I measured how long the most popular Linux distribution’s package manager take to install small and large packages (the ack(1p) source code search Perl script and qemu, respectively).

Where required, my measurements include metadata updates such as transferring an up-to-date package list. For me, requiring a metadata update is the more common case, particularly on live systems or within Docker containers.

All measurements were taken on an Intel(R) Core(TM) i9-9900K CPU @ 3.60GHz running Docker 20.10.8 on Linux 5.13.10, backed by a Corsair Force MP600 NVMe drive boasting many hundreds of MB/s write performance. The machine is located in Zürich and connected to the Internet with a 1 Gigabit fiber connection, so the expected top download speed is ≈115 MB/s.

See Appendix D for details on the measurement method and command outputs.

Measurements

Keep in mind that these are one-time measurements. They should be indicative of actual performance, but your experience may vary.

ack (small Perl program)

distribution	package manager	data	wall-clock time	rate
Fedora	dnf	84 MB	25s	3.4 MB/s
NixOS	Nix	15 MB	7s	2.3 MB/s
Debian	apt	16 MB	3s	4.9 MB/s
Arch Linux	pacman	25 MB	1s	18.4 MB/s
Alpine	apk	10 MB	1s	11.9 MB/s

qemu (large C program)

distribution	package manager	data	wall-clock time	rate
Fedora	dnf	350 MB	56s	6.25 MB/s
Debian	apt	256 MB	39s	6.5 MB/s
NixOS	Nix	251 MB	36s	6.8 MB/s
Arch Linux	pacman	128 MB	10s	12.1 MB/s
Alpine	apk	34 MB	1.8s	18.6 MB/s

(Looking for older measurements? See Appendix B (2019) or Appendix C (2020)).

The difference between the slowest and fastest package managers is 30x!

How can Alpine’s apk and Arch Linux’s pacman be an order of magnitude faster than the rest? They are doing a lot less than the others, and more efficiently, too.

Pain point: too much metadata

For example, Fedora transfers a lot more data than others because its main package list is 60 MB (compressed!) alone. Compare that with Alpine’s 734 KB APKINDEX.tar.gz.

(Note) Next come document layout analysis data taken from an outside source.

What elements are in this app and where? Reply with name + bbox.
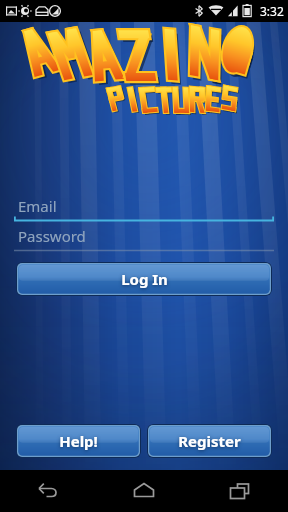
staticText: Log In — [121, 269, 168, 289]
staticText: Password — [18, 226, 86, 246]
staticText: Help! — [59, 431, 98, 451]
button[interactable]: Back — [0, 470, 96, 512]
button[interactable]: Help! — [16, 424, 141, 458]
button[interactable]: Home — [96, 470, 192, 512]
button[interactable]: Password — [14, 222, 274, 252]
staticText: Email — [18, 196, 57, 216]
staticText: Register — [178, 431, 241, 451]
button[interactable]: Email — [14, 192, 274, 222]
button[interactable]: Recent apps — [192, 470, 288, 512]
staticText: 3:32 — [260, 3, 284, 19]
button[interactable]: Log In — [16, 262, 272, 296]
button[interactable]: Register — [147, 424, 272, 458]
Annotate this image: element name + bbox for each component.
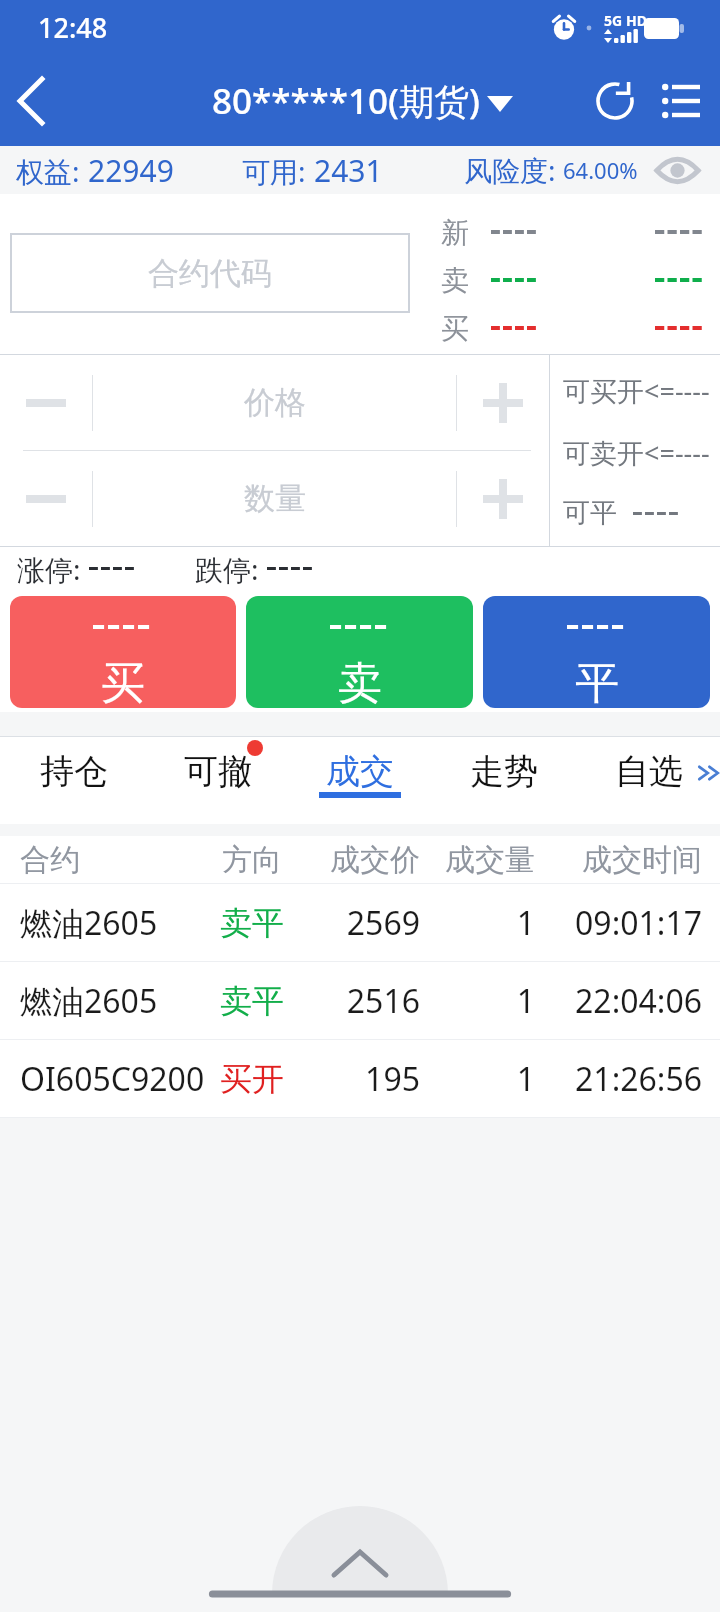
- staticText: 卖: [441, 263, 469, 298]
- staticText: HD: [626, 11, 647, 30]
- button[interactable]: More tabs: [698, 736, 720, 824]
- button[interactable]: 平: [483, 596, 710, 708]
- staticText: 80*****10(期货): [212, 77, 480, 125]
- staticText: 成交时间: [535, 841, 702, 879]
- staticText: 持仓: [40, 750, 108, 793]
- staticText: 卖平: [212, 903, 292, 943]
- staticText: 可平: [563, 496, 617, 530]
- button[interactable]: Decrease 价格: [0, 355, 92, 450]
- button[interactable]: 燃油2605: [0, 884, 720, 961]
- button[interactable]: Menu: [650, 56, 720, 146]
- button[interactable]: 成交: [288, 736, 432, 824]
- staticText: 195: [292, 1057, 420, 1101]
- staticText: 数量: [244, 479, 306, 518]
- staticText: 燃油2605: [20, 901, 212, 945]
- button[interactable]: 燃油2605: [0, 962, 720, 1039]
- button[interactable]: Back: [0, 56, 64, 146]
- button[interactable]: Decrease 数量: [0, 451, 92, 546]
- staticText: 平: [575, 656, 619, 708]
- staticText: 买开: [212, 1059, 292, 1099]
- staticText: 买: [441, 311, 469, 346]
- staticText: 权益:: [16, 152, 80, 190]
- staticText: 2516: [292, 979, 420, 1023]
- staticText: 21:26:56: [535, 1057, 702, 1101]
- staticText: 可撤: [184, 750, 252, 793]
- staticText: 12:48: [38, 9, 108, 46]
- button[interactable]: 合约代码: [10, 233, 410, 313]
- staticText: 价格: [244, 383, 306, 422]
- staticText: 买: [101, 656, 145, 708]
- staticText: 涨停:: [17, 550, 81, 588]
- staticText: 跌停:: [195, 550, 259, 588]
- staticText: 合约代码: [148, 254, 272, 293]
- button[interactable]: 数量: [93, 451, 456, 546]
- button[interactable]: 自选: [577, 736, 720, 824]
- button[interactable]: Increase 价格: [457, 355, 549, 450]
- staticText: 风险度:: [464, 151, 556, 189]
- button[interactable]: 卖: [246, 596, 473, 708]
- staticText: 22949: [88, 150, 174, 191]
- staticText: 09:01:17: [535, 901, 702, 945]
- button[interactable]: 走势: [432, 736, 576, 824]
- button[interactable]: Refresh: [578, 56, 650, 146]
- staticText: 卖: [338, 656, 382, 708]
- staticText: 走势: [470, 750, 538, 793]
- button[interactable]: 价格: [93, 355, 456, 450]
- staticText: 2431: [314, 150, 383, 191]
- staticText: 方向: [212, 841, 292, 879]
- button[interactable]: Toggle balance visibility: [649, 146, 705, 194]
- staticText: 新: [441, 215, 469, 250]
- staticText: 合约: [20, 841, 212, 879]
- staticText: 2569: [292, 901, 420, 945]
- staticText: 燃油2605: [20, 979, 212, 1023]
- staticText: 可卖开<=----: [563, 434, 710, 471]
- staticText: 卖平: [212, 981, 292, 1021]
- button[interactable]: 持仓: [2, 736, 146, 824]
- staticText: 22:04:06: [535, 979, 702, 1023]
- staticText: 1: [420, 901, 535, 945]
- staticText: 5G: [604, 11, 623, 30]
- staticText: 成交: [326, 750, 394, 793]
- staticText: OI605C9200: [20, 1057, 212, 1101]
- button[interactable]: Increase 数量: [457, 451, 549, 546]
- button[interactable]: 可撤: [146, 736, 290, 824]
- button[interactable]: 买: [10, 596, 236, 708]
- button[interactable]: OI605C9200: [0, 1040, 720, 1117]
- staticText: 1: [420, 1057, 535, 1101]
- staticText: 自选: [615, 750, 683, 793]
- staticText: 1: [420, 979, 535, 1023]
- staticText: 可用:: [242, 152, 306, 190]
- staticText: 成交量: [420, 841, 535, 879]
- staticText: 可买开<=----: [563, 372, 710, 409]
- staticText: 成交价: [292, 841, 420, 879]
- staticText: 64.00%: [563, 155, 638, 185]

Of course the extra metadata which Fedora provides helps some use case, otherwise they hopefully would have removed it altogether. The amount of metadata seems excessive for the use case of installing a single package, which I consider the main use-case of an interactive package manager.

I expect any modern Linux distribution to only transfer absolutely required data to complete my task.

Pain point: no concurrency

Because they need to sequence executing arbitrary package maintainer-provided code (hooks and triggers), all tested package managers need to install packages sequentially (one after the other) instead of concurrently (all at the same time).

In my blog post “Can we do without hooks and triggers?”, I outline that hooks and triggers are not strictly necessary to build a working Linux distribution.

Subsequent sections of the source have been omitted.